(WHAT IS EXPECTED): What you produce should match the records below precisely, except that images are removed.

(AVAILABLE DATA):
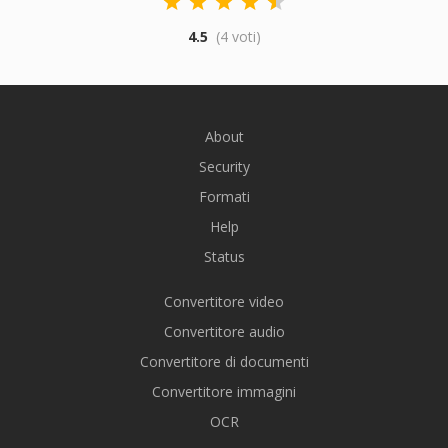
4.5
(4 voti)
About
Security
Formati
Help
Status
Convertitore video
Convertitore audio
Convertitore di documenti
Convertitore immagini
OCR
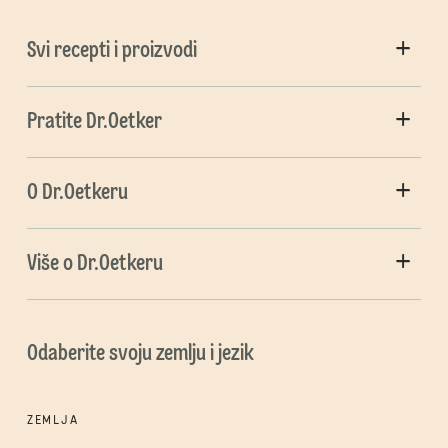
Svi recepti i proizvodi
Pratite Dr.Oetker
O Dr.Oetkeru
Više o Dr.Oetkeru
Odaberite svoju zemlju i jezik
ZEMLJA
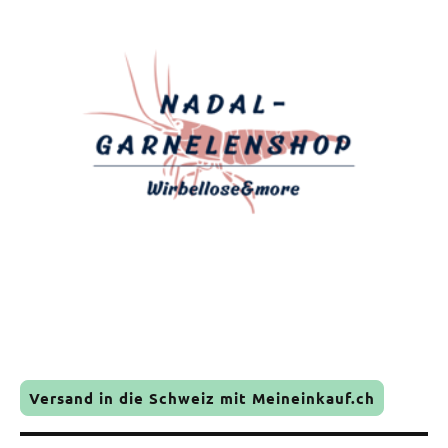
Versand in die Schweiz mit Meineinkauf.ch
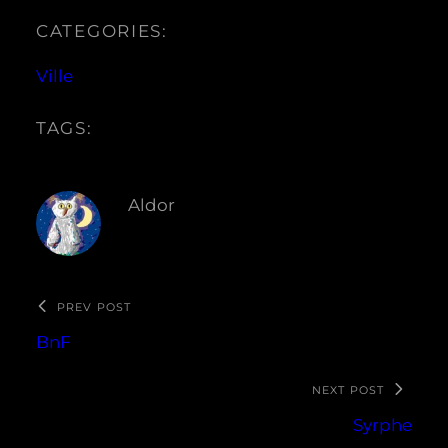
CATEGORIES:
Ville
TAGS:
Aldor
PREV POST
BnF
NEXT POST
Syrphe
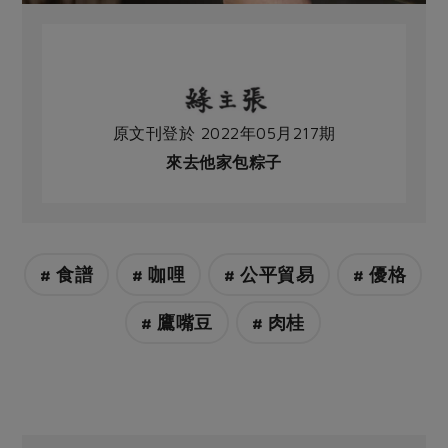
原文刊登於 2022年05月217期
來去他家包粽子
# 食譜
# 咖哩
# 公平貿易
# 優格
# 鷹嘴豆
# 肉桂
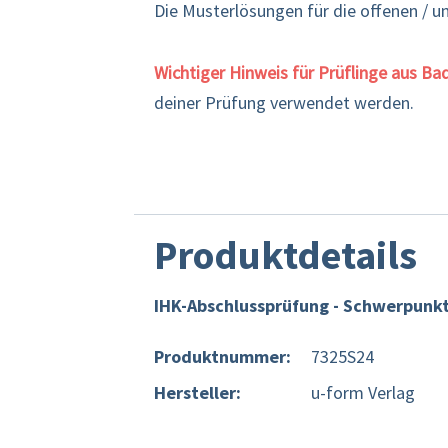
Die Musterlösungen für die offenen / u
Wichtiger Hinweis für Prüflinge aus B
deiner Prüfung verwendet werden.
Produktdetails
IHK-Abschlussprüfung - Schwerpunk
Produktnummer:
7325S24
Hersteller:
u-form Verlag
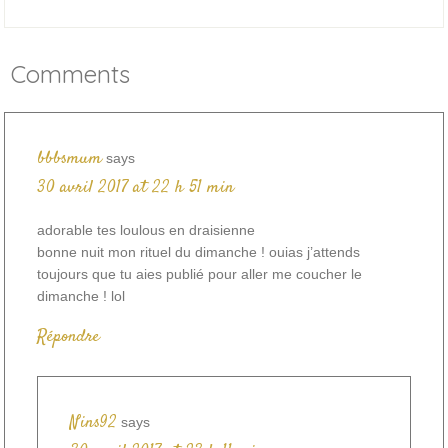
Comments
bbbsmum
says
30 avril 2017 at 22 h 51 min
adorable tes loulous en draisienne
bonne nuit mon rituel du dimanche ! ouias j’attends
toujours que tu aies publié pour aller me coucher le
dimanche ! lol
Répondre
Nins92
says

(RESULT BELOW):
4.5
(4 voti)
About
Security
Formati
Help
Status
Convertitore video
Convertitore audio
Convertitore di documenti
Convertitore immagini
OCR
Svi recepti i proizvodi
Pratite Dr.Oetker
O Dr.Oetkeru
Više o Dr.Oetkeru
Odaberite svoju zemlju i jezik
ZEMLJA
Versand in die Schweiz mit Meineinkauf.ch
CATEGORIES:
Ville
TAGS:
Aldor
PREV POST
BnF
NEXT POST
Syrphe
原文刊登於 2022年05月217期
來去他家包粽子
# 食譜
# 咖哩
# 公平貿易
# 優格
# 鷹嘴豆
# 肉桂
Die Musterlösungen für die offenen / u
Wichtiger Hinweis für Prüflinge aus B
deiner Prüfung verwendet werden.
Produktdetails
IHK-Abschlussprüfung - Schwerpunk
Produktnummer:
7325S24
Hersteller:
u-form Verlag
Comments
bbbsmum
says
30 avril 2017 at 22 h 51 min
adorable tes loulous en draisienne
bonne nuit mon rituel du dimanche ! ouias j’attends
toujours que tu aies publié pour aller me coucher le
dimanche ! lol
Répondre
Nins92
says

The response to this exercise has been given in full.